Cravens fosters that same creative spark in Le Bonheur’s patients. In the last year, Cravens’ visits have increased. Now every two weeks, he visits Le Bonheur’s Room of Magic theatre and breaks out a whiteboard, a pen and a big pad of paper. Next, a camera linked to Studio 8, Le Bonheur’s closed-circuit TV channel, starts rolling.
Up first is a hospital-wide game of Pictionary. As Cravens’ doodling streams live, families across Le Bonheur tune in. Then the calls begin: excited patients, siblings and family members dial in, eager to nail down whatever zany creation is taking shape on the whiteboard.
Cravens also heads up Doodlemania, when families call in with requests which Cravens sketches live on Studio 8. Patients can watch on TV, or head down to the Room of Magic for a front-row seat. Cravens brings superheroes, polka-dotted caterpillars and silly scenes to life, drawing Step-by-step so the kids can follow along. Sliding little art lessons into Doodlemania, he helps children think in new ways. One of his favorite tricks starts with two dots and a line.
“What’s this?” he asks. The answer seems obvious: a happy face. Then he asks another question: Why?
“You engage their heads when you go: Why?

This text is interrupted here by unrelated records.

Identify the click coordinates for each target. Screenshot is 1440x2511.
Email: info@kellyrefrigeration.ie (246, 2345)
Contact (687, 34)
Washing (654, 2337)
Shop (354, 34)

And suddenly it opens a whole world,” he says. “You get them thinking, hang on, if a happy face is that simple and it works, what else can I draw?”
You get them thinking, hang on, if a happy face is that simple and it works, what else can I draw?
Two squiggly lines become a fire-breathing dragon with heartburn and a brave doctor, leaping to the rescue with antacids: a fun lesson about line of action.
Art has “healing power,” says Amy Ford, Le Bonheur’s Special Events Coordinator. “Patients learn to communicate their feelings in a new way. This spring, Greg came to teach our patients how to draw their emotions through the simple art of cartoon,” she said. “From how to draw their anger to their fear, Greg was there.”
Soon patients were shouting out emotions, Cravens keeping pace. With a quick smile and a pun, Cravens makes light of his work.
“I don’t have the hard job,” he says. “I’m just here for comic relief.”
But as he does the rounds after Pictionary, visiting winners in person to hand out prizes, his impact becomes clear. Toting his sketch pad room to room, he jokes and visits with families. Pictionary winners receive art supplies and an on-the-spot, optional caricature. When the answer is yes, Cravens whips out his pad and starts sketching. He asks what patients would like to be drawn doing; some want to stand next to a favorite cartoon character, others, play outside. He draws standing up; he plops down next to a child, taking his pad to the floor. In each room, he puts patients and families at ease.
“We truly consider Greg a member of our team,” says Ford.
Why does he do it?
"I know exactly how it helps out,” he says.
He’s experienced hospitals from the inside — once, years ago when his child visited Le Bonheur for a procedure, and again last year, during his own short stint at an intensive care unit.
“Suddenly you’re told you have to lie there and not move,” he said, reflecting on last year’s hospital visit. “So going around to the rooms after Pictionary and giving out prizes, I say, ‘Well, I hope we kept you busy for a little while,’ and the parents are like, ‘We look forward to this every day. It’s something to do.’ Sitting, worrying, waiting in a hospital room is awful.”
Cravens looks forward to his visits.
“A lot of people go, ‘drawing’s your job,’” he says. “Yeah, but it’s not what I’m doing when I’m at work either. Imagine taking the best, silliest, goofiest, most fun part of your job – that’s what I do when I come here and volunteer. I’m not kidding – this is what I would do all day, every day.”